The faint heart is often insomniac. What is it about the 3:00 a.m. hour, so full of worries, fears, and untimely wakefulness? As though on schedule, eyes open and the faint heart races. Life’s shadows loom taller and more menacing than usual. Improbable fears seem perfectly plausible. Things that will shrink into proportion in the light of day take the shape of lethal threats and impassable walls. The sixty-first psalm relieves us of at least one of our disabling fears: that we cannot pray because our heart is faint.
From the end of the earth I call to you, when my heart is faint. Lead me to the rock that is higher than I; for you are my refuge, a strong tower against the enemy. (Psalm 61:2–3 NRSV)

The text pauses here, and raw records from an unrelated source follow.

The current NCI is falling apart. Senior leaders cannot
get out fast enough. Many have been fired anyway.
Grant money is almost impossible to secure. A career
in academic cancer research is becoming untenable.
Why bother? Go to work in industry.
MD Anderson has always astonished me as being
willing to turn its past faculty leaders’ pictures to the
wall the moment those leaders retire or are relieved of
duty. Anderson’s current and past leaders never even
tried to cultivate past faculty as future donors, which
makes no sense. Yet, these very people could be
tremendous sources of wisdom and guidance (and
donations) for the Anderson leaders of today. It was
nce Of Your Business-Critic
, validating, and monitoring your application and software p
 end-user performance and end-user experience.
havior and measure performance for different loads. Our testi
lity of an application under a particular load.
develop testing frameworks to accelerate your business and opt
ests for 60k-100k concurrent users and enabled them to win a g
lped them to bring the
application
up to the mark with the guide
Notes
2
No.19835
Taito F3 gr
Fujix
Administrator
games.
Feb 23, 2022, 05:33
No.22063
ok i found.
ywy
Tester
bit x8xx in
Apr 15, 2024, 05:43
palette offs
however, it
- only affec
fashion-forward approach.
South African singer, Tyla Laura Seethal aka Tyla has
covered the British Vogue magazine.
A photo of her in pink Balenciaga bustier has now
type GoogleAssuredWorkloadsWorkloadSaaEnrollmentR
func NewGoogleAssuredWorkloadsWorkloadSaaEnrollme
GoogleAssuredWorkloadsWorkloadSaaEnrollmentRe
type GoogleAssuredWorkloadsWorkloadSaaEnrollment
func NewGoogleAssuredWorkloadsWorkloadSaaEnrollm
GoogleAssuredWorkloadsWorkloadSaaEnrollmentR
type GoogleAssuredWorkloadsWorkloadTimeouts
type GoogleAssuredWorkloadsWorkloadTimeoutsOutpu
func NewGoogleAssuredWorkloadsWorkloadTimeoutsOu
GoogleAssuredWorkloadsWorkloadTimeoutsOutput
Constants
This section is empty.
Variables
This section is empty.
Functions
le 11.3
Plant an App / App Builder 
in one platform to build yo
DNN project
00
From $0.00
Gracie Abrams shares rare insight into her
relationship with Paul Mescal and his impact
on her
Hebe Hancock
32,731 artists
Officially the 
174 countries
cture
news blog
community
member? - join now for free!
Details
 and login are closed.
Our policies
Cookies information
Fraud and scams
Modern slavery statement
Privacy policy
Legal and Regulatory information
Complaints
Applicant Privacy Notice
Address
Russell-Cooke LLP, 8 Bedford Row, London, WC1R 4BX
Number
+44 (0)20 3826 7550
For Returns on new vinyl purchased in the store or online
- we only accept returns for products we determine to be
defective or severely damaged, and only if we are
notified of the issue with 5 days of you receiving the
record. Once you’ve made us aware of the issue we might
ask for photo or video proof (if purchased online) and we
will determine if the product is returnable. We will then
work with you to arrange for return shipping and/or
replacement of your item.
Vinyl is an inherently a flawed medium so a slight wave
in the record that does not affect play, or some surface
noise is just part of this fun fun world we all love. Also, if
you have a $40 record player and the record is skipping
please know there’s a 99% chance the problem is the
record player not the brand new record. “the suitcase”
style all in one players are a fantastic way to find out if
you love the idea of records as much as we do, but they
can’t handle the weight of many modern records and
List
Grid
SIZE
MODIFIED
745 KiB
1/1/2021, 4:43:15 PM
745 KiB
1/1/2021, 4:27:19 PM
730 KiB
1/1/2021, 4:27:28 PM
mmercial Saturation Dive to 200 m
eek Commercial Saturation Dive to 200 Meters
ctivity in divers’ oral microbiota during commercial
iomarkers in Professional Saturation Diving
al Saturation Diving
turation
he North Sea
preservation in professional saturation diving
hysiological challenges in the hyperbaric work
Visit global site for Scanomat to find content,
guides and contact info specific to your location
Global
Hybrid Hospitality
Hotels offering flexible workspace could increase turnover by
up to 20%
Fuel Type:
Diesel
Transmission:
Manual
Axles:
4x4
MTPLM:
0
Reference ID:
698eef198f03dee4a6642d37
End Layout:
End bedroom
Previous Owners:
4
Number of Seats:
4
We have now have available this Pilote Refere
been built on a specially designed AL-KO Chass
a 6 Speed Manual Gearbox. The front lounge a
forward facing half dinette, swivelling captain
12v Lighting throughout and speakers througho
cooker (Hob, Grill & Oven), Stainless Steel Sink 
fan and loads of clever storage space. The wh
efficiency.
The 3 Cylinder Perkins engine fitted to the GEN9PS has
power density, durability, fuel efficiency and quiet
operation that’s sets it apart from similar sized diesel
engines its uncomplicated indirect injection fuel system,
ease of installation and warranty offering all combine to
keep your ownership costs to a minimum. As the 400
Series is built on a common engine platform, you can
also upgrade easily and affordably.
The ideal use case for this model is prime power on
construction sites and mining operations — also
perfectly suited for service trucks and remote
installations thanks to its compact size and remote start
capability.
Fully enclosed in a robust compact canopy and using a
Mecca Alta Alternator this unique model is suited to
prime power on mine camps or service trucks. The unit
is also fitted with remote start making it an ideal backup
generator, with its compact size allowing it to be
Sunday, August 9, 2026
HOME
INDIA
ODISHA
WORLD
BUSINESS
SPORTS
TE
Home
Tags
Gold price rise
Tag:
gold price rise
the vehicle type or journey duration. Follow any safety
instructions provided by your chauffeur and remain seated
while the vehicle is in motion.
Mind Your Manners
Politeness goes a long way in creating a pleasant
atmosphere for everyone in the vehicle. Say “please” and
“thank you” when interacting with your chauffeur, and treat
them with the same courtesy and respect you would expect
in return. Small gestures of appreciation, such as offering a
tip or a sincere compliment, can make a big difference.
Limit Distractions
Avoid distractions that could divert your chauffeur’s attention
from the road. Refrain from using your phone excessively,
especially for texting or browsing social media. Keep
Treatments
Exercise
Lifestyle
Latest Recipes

We fearful and trembling insomniacs are shepherded into a place where it is safe at least to cry out to the Lord for peace, for safety, for calm. YHWH does not sneer and turn away because our condition is insufficiently dignified. At least the praying poet who has left his pen’s work to us in this psalm hopes that this is so, while others of this anthology of prayers reassure us that his hope will be met with reality, his prayer with a listening ear. YHWH makes himself available precisely to the faint of heart. Strength may come with the daylight, but it is not necessary here, not now, not at this frightening 3:00 hour. We are weak, but we are heard.